Let X be a random variable with distribution $N\left(0,1\right)$
$$\therefore f_X\left(x\right) = \dfrac{1}{\sqrt{2\pi}}e^{-\left(x^2/2\right)}$$
Y be another random variable such that,
$$f_Y\left(x\right) = \dfrac{1}{\sqrt{2\pi}}e^{-\left(x - \mu\right)^2/2\sigma^2}$$
and Z is such that,
$$f_Z\left(x\right) = \dfrac{1}{\sigma \sqrt{2\pi}}e^{-\left(x - \mu\right)^2/2\sigma^2}$$
By location-scale transformation I can write Y as $\sigma X + \mu$.
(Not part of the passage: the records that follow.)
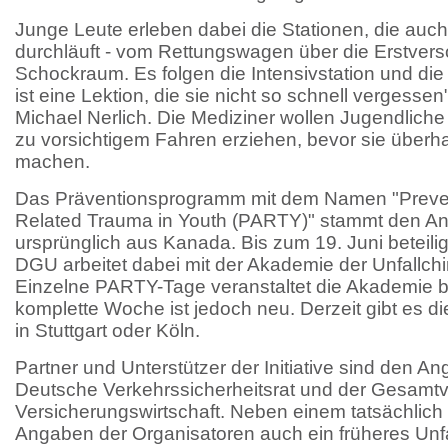
Junge Leute erleben dabei die Stationen, die auch 
durchläuft - vom Rettungswagen über die Erstver
Schockraum. Es folgen die Intensivstation und die
ist eine Lektion, die sie nicht so schnell vergess
Michael Nerlich. Die Mediziner wollen Jugendliche
zu vorsichtigem Fahren erziehen, bevor sie überh
machen.
Das Präventionsprogramm mit dem Namen "Preven
Related Trauma in Youth (PARTY)" stammt den A
ursprünglich aus Kanada. Bis zum 19. Juni beteilig
DGU arbeitet dabei mit der Akademie der Unfallch
Einzelne PARTY-Tage veranstaltet die Akademie be
komplette Woche ist jedoch neu. Derzeit gibt es d
in Stuttgart oder Köln.
Partner und Unterstützer der Initiative sind den A
Deutsche Verkehrssicherheitsrat und der Gesamt
Versicherungswirtschaft. Neben einem tatsächlich 
Angaben der Organisatoren auch ein früheres Unfal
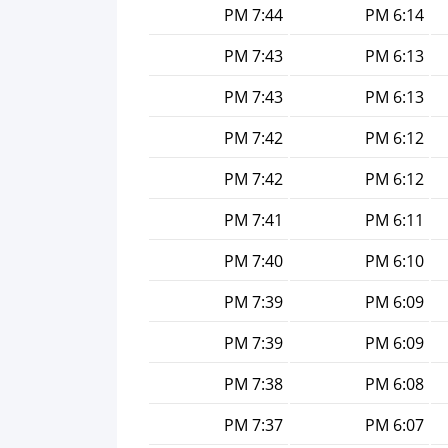
7:44 PM
6:14 PM
7:43 PM
6:13 PM
7:43 PM
6:13 PM
7:42 PM
6:12 PM
7:42 PM
6:12 PM
7:41 PM
6:11 PM
7:40 PM
6:10 PM
7:39 PM
6:09 PM
7:39 PM
6:09 PM
7:38 PM
6:08 PM
7:37 PM
6:07 PM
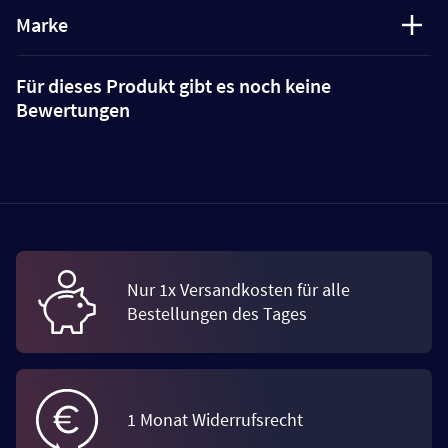
Marke
Für dieses Produkt gibt es noch keine
Bewertungen
Nur 1x Versandkosten für alle
Bestellungen des Tages
1 Monat Widerrufsrecht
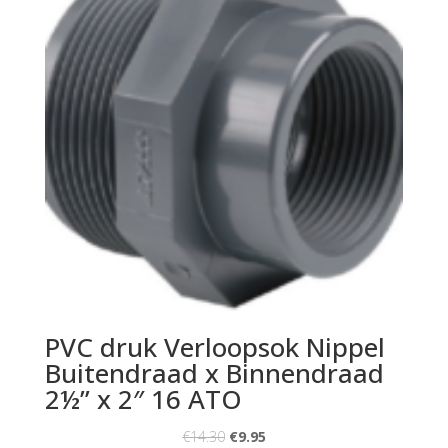
PVC druk Verloopsok Nippel
Buitendraad x Binnendraad
2½” x 2″ 16 ATO
€
14.30
€
9.95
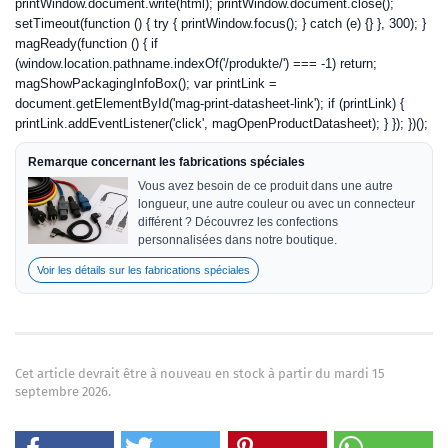
printWindow.document.write(html); printWindow.document.close();
setTimeout(function () { try { printWindow.focus(); } catch (e) {} }, 300); }
magReady(function () { if
(window.location.pathname.indexOf('/produkte/') === -1) return;
magShowPackagingInfoBox(); var printLink =
document.getElementById('mag-print-datasheet-link'); if (printLink) {
printLink.addEventListener('click', magOpenProductDatasheet); } }); })();
Remarque concernant les fabrications spéciales
Vous avez besoin de ce produit dans une autre
longueur, une autre couleur ou avec un connecteur
différent ? Découvrez les confections
personnalisées dans notre boutique.
Voir les détails sur les fabrications spéciales
Cet article devrait être à nouveau en stock à partir du mardi 15
septembre 2026.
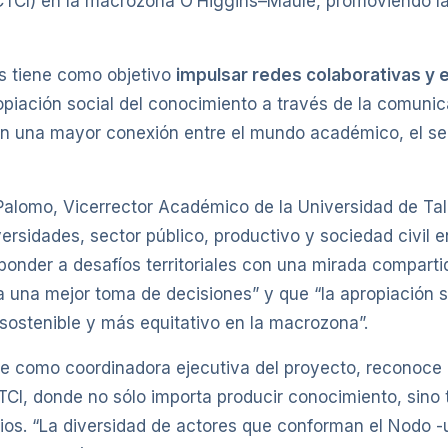
CTCI) en la macrozona O’Higgins–Maule, promoviendo la 
 tiene como objetivo
impulsar redes colaborativas y 
iación social del conocimiento a través de la comunicac
 con una mayor conexión entre el mundo académico, el sec
o Palomo, Vicerrector Académico de la Universidad de T
iversidades, sector público, productivo y sociedad civil
ponder a desafíos territoriales con una mirada compart
a una mejor toma de decisiones” y que “la apropiación s
 sostenible y más equitativo en la macrozona”.
ume como coordinadora ejecutiva del proyecto, reconoce
TCI, donde no sólo importa producir conocimiento, sin
orios. “La diversidad de actores que conforman el Nodo -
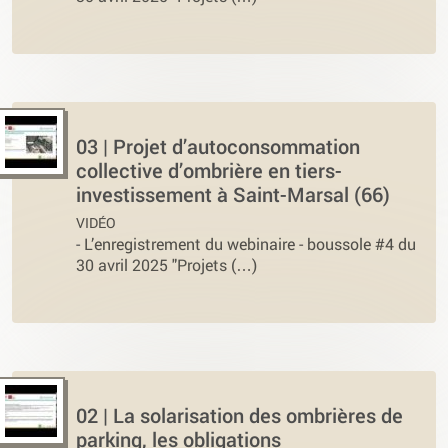
03 | Projet d’autoconsommation
collective d’ombrière en tiers-
investissement à Saint-Marsal (66)
VIDÉO
-
L’enregistrement du webinaire - boussole #4 du
30 avril 2025 "Projets (…)
02 | La solarisation des ombrières de
parking, les obligations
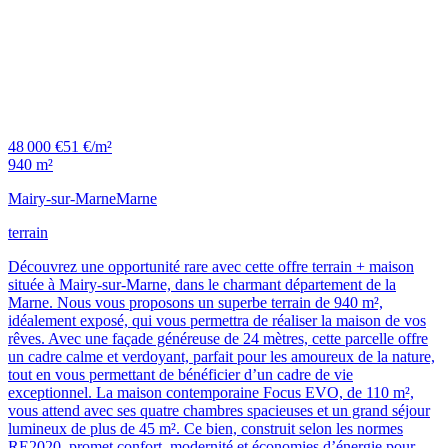
48 000 €
51 €/m²
940 m²
Mairy-sur-Marne
Marne
terrain
Découvrez une opportunité rare avec cette offre terrain + maison
située à Mairy-sur-Marne, dans le charmant département de la
Marne. Nous vous proposons un superbe terrain de 940 m²,
idéalement exposé, qui vous permettra de réaliser la maison de vos
rêves. Avec une façade généreuse de 24 mètres, cette parcelle offre
un cadre calme et verdoyant, parfait pour les amoureux de la nature,
tout en vous permettant de bénéficier d’un cadre de vie
exceptionnel. La maison contemporaine Focus EVO, de 110 m²,
vous attend avec ses quatre chambres spacieuses et un grand séjour
lumineux de plus de 45 m². Ce bien, construit selon les normes
RE2020, promet confort, modernité et économies d’énergie pour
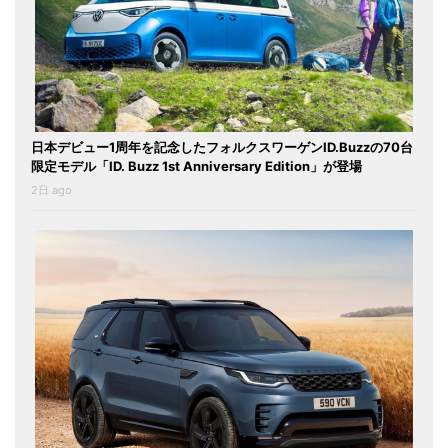
日本デビュー1周年を記念したフォルクスワーゲンID.Buzzの70台
限定モデル「ID. Buzz 1st Anniversary Edition」が登場
2日 ago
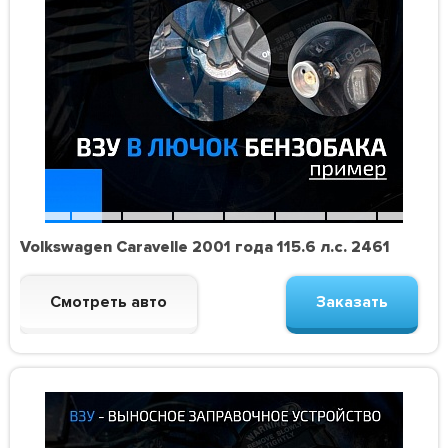
Volkswagen Caravelle 2001 года 115.6 л.с. 2461
Смотреть авто
Заказать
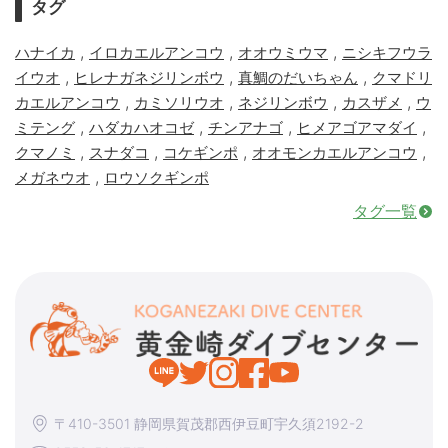
タグ
,
,
,
ハナイカ
イロカエルアンコウ
オオウミウマ
ニシキフウラ
,
,
,
イウオ
ヒレナガネジリンボウ
真鯛のだいちゃん
クマドリ
,
,
,
,
カエルアンコウ
カミソリウオ
ネジリンボウ
カスザメ
ウ
,
,
,
,
ミテング
ハダカハオコゼ
チンアナゴ
ヒメアゴアマダイ
,
,
,
,
クマノミ
スナダコ
コケギンポ
オオモンカエルアンコウ
,
メガネウオ
ロウソクギンポ
タグ一覧
〒410-3501 静岡県賀茂郡西伊豆町宇久須2192-2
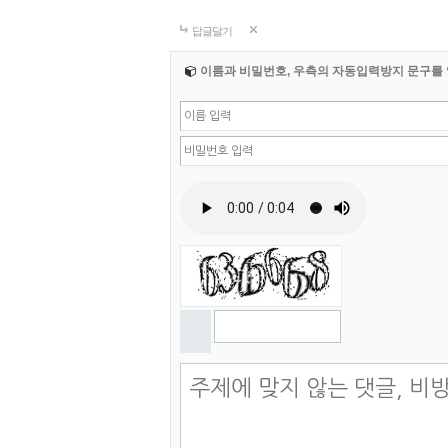
답글달기
이름과 비밀번호, 우측의 자동입력방지 문구를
Simple calculations yield,
$$EX = 0$$ thus, $$EY = E\left(\sigma X + \mu\right) = \mu$$
and,
$$EZ = \dfrac{EY}{\sigma} = \dfrac{\mu}{\sigma} $$
But $EZ$ should be equal to $\mu$. Where am I going wrong?
There is no such random variable $Y$ since $f_Y$ is not a density function. What is true is $Z$ has same distribution as $\mu +\sigma X$ and $EZ=\mu+\sigma EX=\mu+0=\mu$.